Job submission and monitoring
Most work on Apollo is done by submitting jobs to the queueing system. A job is defined by its submission script, which specifies what programs to run and what resources will be needed for them.
Submission Scripts
An example submission script:
#!/bin/bash
#SBATCH --job-name=lammps
#SBATCH --partition=compute
#SBATCH --time=2:00:00
#SBATCH --nodes=2
#SBATCH --ntasks-per-node=64
#SBATCH --account=pilot
module purge
module load LAMMPS/2Aug2023_update2-foss-2023a-intel
export OMP_NUM_THREADS=2
echo $SLURM_NODELIST
echo
mpirun --bind-to core -np $SLURM_NTASKS lmp -k on t 2 -sf kk < in.eam
The #SBATCH lines tell the queuing system what resources are being requested for this job. In this case it is requesting 2 nodes, using 64 cores per node, from the compute partition (queue) for 2 hours.
The other lines are executed when the job runs. In this example, it unloads any previously loaded modules, loads the LAMMPS/2Aug2023_update2-foss-2023a-intel
module, sets the number of threads it will use to 2 per task. Finally, it prints the nodes allocated to this job.
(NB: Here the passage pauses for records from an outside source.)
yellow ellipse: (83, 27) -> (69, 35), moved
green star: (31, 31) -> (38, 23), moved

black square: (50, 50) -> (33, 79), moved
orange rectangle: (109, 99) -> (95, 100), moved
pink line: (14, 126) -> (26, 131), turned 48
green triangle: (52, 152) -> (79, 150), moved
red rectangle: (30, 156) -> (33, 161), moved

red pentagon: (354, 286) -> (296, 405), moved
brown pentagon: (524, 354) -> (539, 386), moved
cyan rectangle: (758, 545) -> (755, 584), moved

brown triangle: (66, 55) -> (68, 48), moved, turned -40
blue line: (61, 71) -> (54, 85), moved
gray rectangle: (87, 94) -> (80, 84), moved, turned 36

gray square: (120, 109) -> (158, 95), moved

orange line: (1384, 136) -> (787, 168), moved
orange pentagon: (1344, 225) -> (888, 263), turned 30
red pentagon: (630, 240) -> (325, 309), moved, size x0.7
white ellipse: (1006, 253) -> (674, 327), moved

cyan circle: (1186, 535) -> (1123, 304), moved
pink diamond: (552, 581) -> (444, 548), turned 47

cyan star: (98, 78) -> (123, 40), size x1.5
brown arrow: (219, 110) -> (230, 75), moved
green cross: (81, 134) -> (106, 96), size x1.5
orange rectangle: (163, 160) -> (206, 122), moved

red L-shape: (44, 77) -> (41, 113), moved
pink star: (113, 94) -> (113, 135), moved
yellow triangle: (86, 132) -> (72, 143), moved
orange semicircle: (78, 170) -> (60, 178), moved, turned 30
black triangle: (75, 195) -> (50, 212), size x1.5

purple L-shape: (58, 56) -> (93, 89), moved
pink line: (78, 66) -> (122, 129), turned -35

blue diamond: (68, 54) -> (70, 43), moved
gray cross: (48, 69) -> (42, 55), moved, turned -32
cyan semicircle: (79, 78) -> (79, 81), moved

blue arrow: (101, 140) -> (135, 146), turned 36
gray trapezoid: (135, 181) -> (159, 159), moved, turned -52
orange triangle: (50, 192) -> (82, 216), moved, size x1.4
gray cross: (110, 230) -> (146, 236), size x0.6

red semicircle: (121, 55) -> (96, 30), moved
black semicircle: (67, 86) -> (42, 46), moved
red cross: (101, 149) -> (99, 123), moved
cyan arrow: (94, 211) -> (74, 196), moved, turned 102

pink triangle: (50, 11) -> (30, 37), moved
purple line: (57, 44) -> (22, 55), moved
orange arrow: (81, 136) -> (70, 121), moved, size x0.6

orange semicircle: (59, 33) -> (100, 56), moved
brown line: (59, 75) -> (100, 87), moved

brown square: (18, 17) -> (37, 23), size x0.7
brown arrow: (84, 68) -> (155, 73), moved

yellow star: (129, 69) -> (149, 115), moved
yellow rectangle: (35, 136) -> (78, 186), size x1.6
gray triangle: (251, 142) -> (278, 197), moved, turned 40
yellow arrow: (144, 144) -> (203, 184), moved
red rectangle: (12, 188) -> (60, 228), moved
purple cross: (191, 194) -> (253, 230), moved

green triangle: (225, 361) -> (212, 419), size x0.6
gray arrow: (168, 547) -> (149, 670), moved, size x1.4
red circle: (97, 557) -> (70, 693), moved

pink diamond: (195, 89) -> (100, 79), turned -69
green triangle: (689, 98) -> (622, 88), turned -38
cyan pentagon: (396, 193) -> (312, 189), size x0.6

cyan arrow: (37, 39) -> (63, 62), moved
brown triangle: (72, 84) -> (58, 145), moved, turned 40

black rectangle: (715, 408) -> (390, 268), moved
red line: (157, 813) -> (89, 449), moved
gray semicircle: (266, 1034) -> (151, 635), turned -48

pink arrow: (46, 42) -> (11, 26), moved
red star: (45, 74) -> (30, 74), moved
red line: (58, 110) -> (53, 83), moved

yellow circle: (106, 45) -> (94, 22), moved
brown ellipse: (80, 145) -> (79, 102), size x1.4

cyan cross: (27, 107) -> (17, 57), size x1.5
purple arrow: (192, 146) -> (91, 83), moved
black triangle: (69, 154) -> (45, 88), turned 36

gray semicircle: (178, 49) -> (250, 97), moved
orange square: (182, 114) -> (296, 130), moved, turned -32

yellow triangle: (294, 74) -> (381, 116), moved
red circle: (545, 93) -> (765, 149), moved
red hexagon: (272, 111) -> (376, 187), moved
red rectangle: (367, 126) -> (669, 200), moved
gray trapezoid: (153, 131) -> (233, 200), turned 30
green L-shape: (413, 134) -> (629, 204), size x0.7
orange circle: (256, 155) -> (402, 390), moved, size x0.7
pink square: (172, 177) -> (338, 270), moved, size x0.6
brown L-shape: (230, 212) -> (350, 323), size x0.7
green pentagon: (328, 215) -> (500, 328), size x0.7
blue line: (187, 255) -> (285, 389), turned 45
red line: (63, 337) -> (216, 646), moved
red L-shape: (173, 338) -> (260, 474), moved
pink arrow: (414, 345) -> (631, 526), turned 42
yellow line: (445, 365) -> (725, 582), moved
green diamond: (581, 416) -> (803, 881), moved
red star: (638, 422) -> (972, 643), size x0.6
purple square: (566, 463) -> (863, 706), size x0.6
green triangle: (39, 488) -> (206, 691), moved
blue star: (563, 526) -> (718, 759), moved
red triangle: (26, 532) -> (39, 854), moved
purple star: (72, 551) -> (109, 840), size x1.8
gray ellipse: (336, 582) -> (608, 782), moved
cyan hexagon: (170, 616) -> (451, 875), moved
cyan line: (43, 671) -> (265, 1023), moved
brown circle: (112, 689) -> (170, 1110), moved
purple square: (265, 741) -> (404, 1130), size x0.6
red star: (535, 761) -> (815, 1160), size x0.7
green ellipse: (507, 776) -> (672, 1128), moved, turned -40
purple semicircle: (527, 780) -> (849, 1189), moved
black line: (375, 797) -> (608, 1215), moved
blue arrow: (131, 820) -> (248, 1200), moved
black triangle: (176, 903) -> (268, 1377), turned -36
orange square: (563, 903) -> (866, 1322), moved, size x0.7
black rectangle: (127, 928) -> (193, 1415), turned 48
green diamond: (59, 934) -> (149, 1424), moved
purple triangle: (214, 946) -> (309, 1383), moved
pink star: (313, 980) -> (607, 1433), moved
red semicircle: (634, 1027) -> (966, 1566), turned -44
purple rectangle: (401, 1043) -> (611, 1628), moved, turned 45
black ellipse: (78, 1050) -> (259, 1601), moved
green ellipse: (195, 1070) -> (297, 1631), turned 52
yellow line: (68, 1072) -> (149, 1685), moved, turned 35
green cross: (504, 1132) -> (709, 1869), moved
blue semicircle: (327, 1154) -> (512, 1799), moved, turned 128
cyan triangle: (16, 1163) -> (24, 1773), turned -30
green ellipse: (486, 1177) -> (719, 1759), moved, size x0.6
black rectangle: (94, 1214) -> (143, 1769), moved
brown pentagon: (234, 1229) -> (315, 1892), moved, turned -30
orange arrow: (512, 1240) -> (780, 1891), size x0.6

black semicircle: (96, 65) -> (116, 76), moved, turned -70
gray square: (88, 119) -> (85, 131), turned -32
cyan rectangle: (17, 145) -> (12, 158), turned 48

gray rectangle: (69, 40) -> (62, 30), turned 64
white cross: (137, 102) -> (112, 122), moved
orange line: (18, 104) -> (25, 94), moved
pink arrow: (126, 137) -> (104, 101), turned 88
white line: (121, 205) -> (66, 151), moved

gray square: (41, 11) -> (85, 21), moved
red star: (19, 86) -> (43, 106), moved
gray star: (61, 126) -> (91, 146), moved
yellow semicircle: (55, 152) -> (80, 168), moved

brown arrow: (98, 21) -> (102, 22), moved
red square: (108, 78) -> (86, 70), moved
Submitting and Cancelling Jobs
To submit a job use the sbatch command. For example, if the job's submission script is called "job.sh":
$ sbatch job.sh
Submitted batch job 26821
When the queueing system accepts a job it assigns it a job number. In this example the job is 26821.
To cancel a job use the scancel command:
$ scancel 26821
If the job has already completed or been cancelled then you may get an error message.
Listing Jobs
Once a job has been submitted it will sit in the queue until resources are available to run it. To list the running and queued jobs there are several commands available.
squeue usually provides the best overview of what jobs are queued and running.